#### [DATA UNDER STUDY]
====================

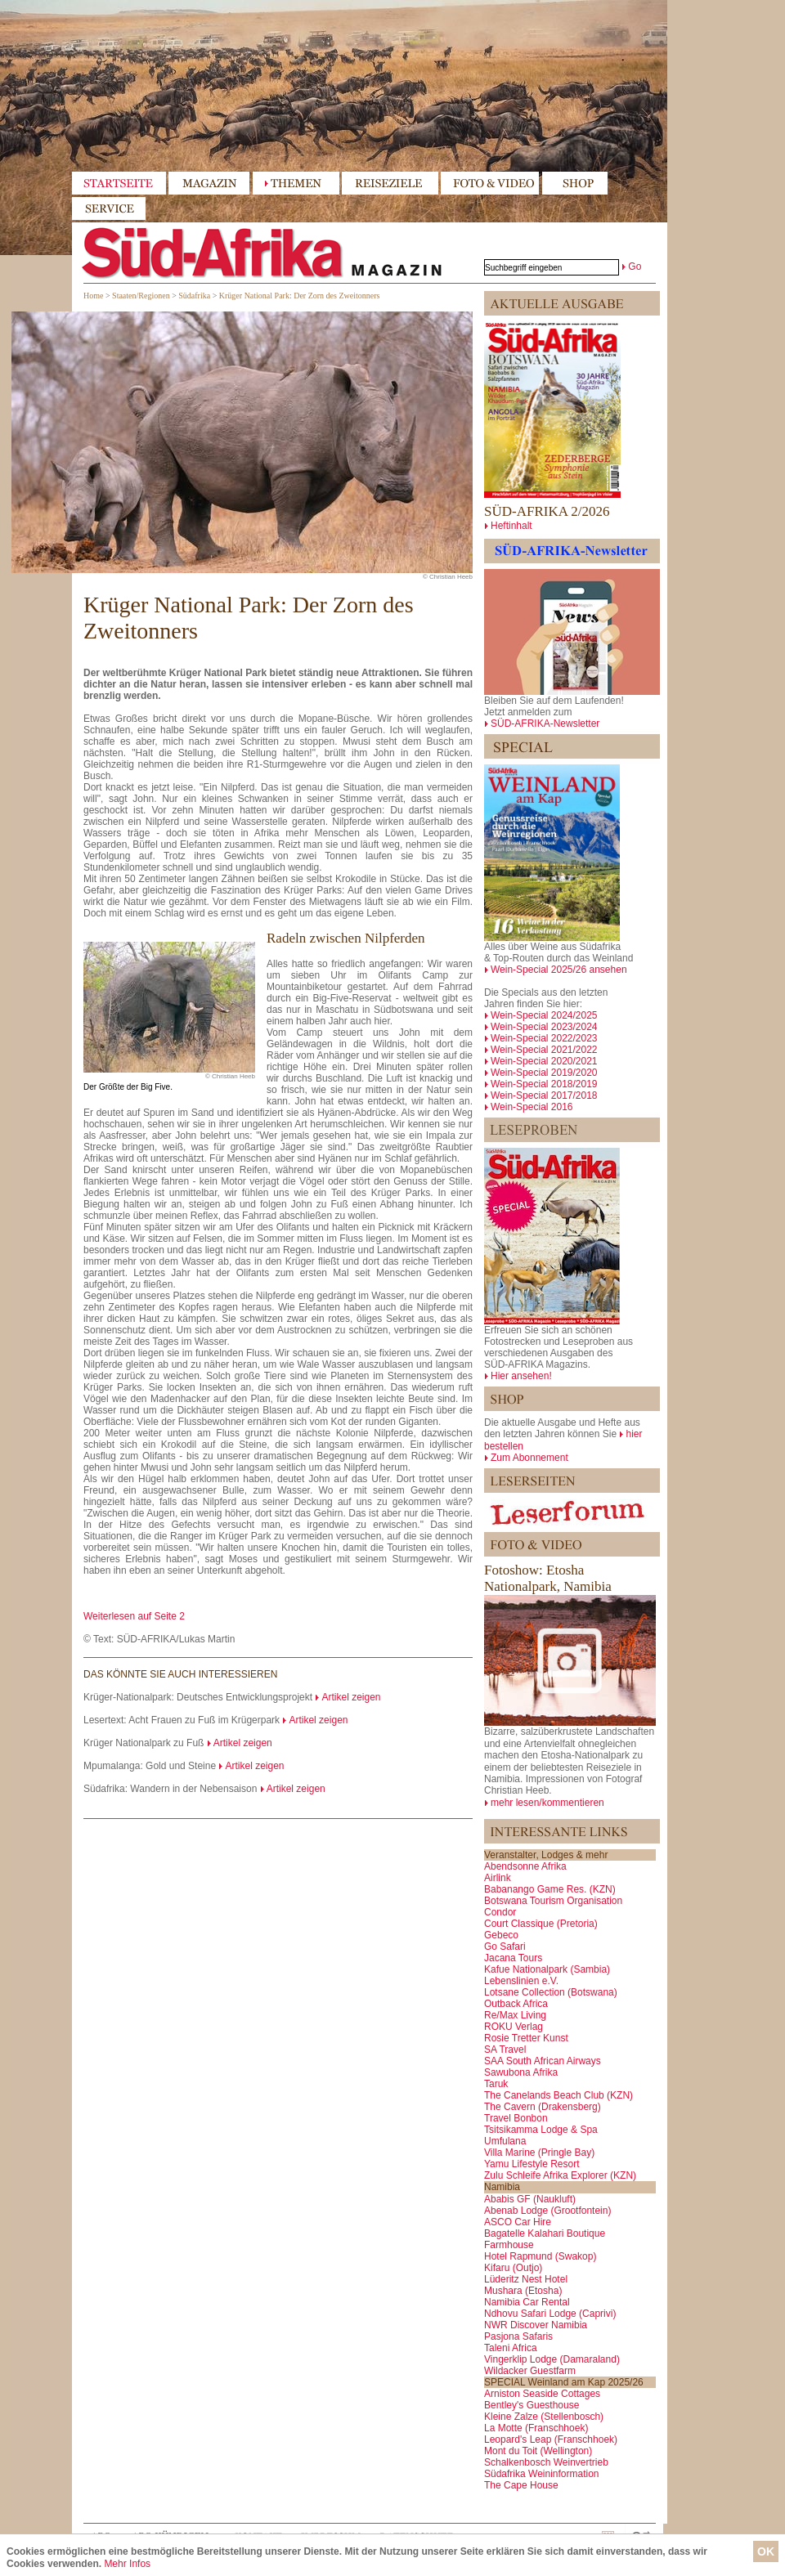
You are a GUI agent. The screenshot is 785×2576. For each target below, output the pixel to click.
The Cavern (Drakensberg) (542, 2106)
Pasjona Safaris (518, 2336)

====================

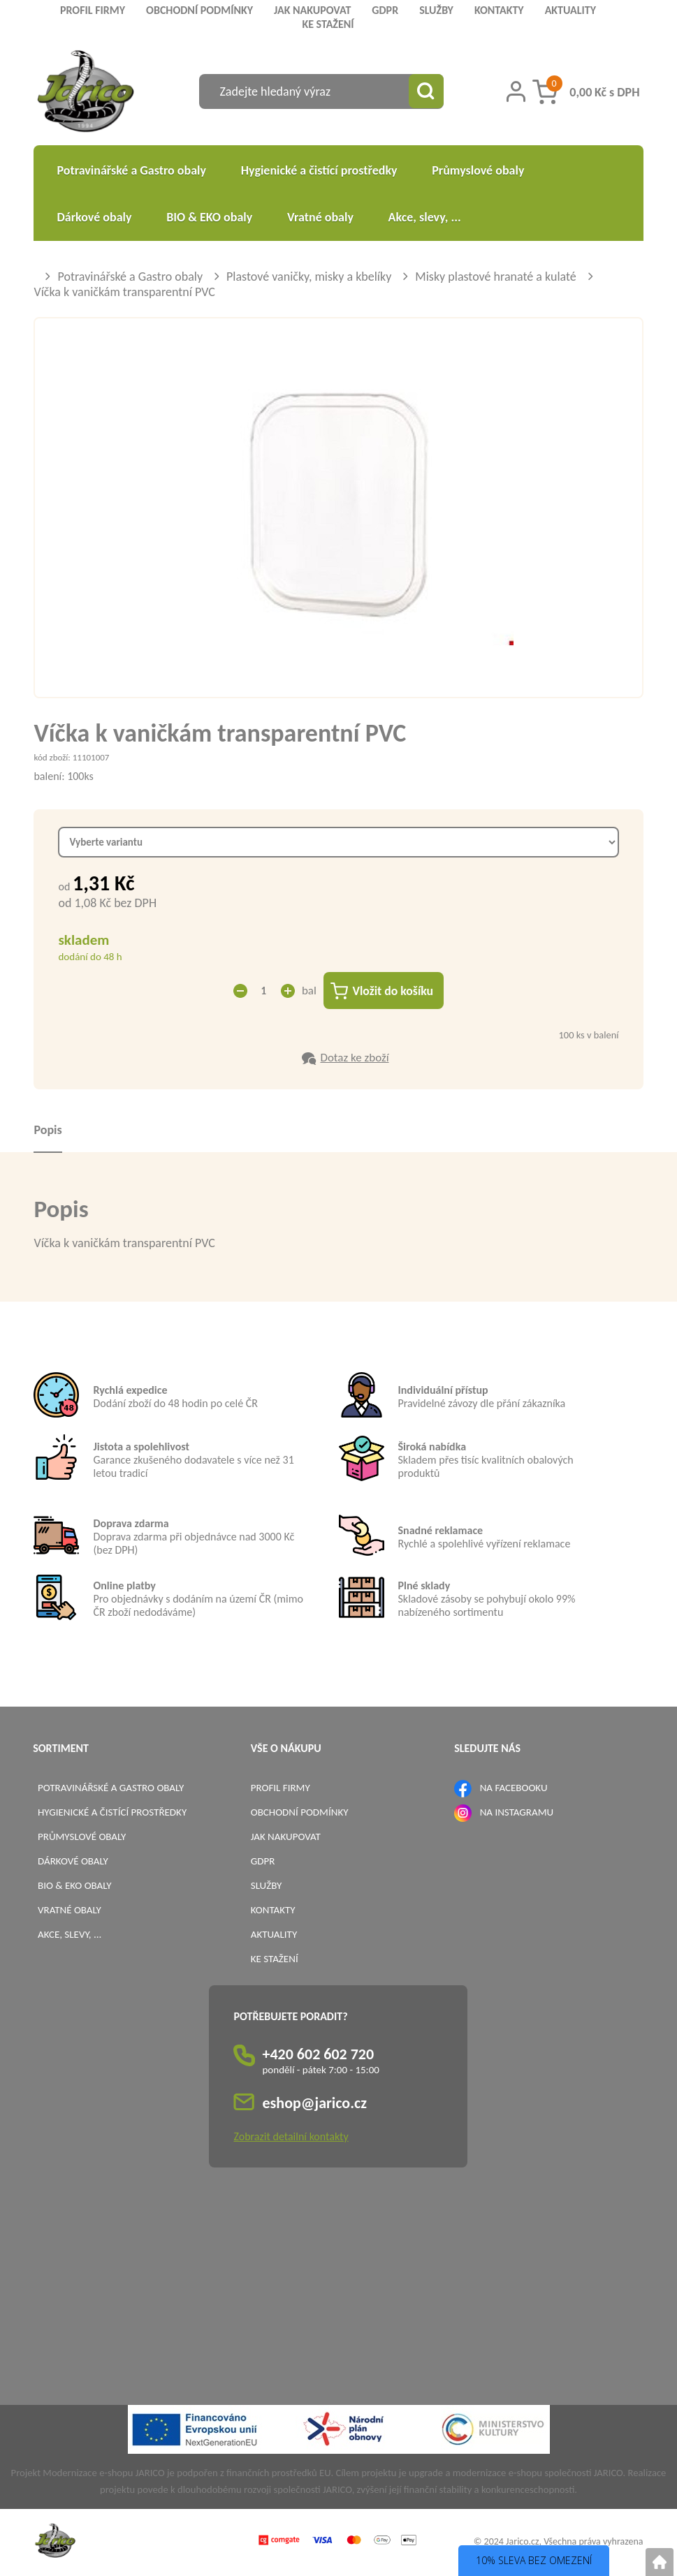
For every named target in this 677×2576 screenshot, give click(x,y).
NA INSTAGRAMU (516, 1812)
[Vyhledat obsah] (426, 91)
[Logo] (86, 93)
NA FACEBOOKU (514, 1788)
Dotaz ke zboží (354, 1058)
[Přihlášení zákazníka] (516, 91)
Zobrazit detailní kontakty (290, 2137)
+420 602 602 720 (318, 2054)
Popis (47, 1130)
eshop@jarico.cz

====================

Transcribe the records above from the line holding "For every named" down to the line holding "eshop@jarico.cz", inclusive, without adding anything.

For every named target in this 677×2576 screenshot, give click(x,y).
NA INSTAGRAMU (516, 1812)
[Vyhledat obsah] (426, 91)
[Logo] (86, 93)
NA FACEBOOKU (514, 1788)
Dotaz ke zboží (354, 1058)
[Přihlášení zákazníka] (516, 91)
Zobrazit detailní kontakty (290, 2137)
+420 602 602 720 (318, 2054)
Popis (47, 1130)
eshop@jarico.cz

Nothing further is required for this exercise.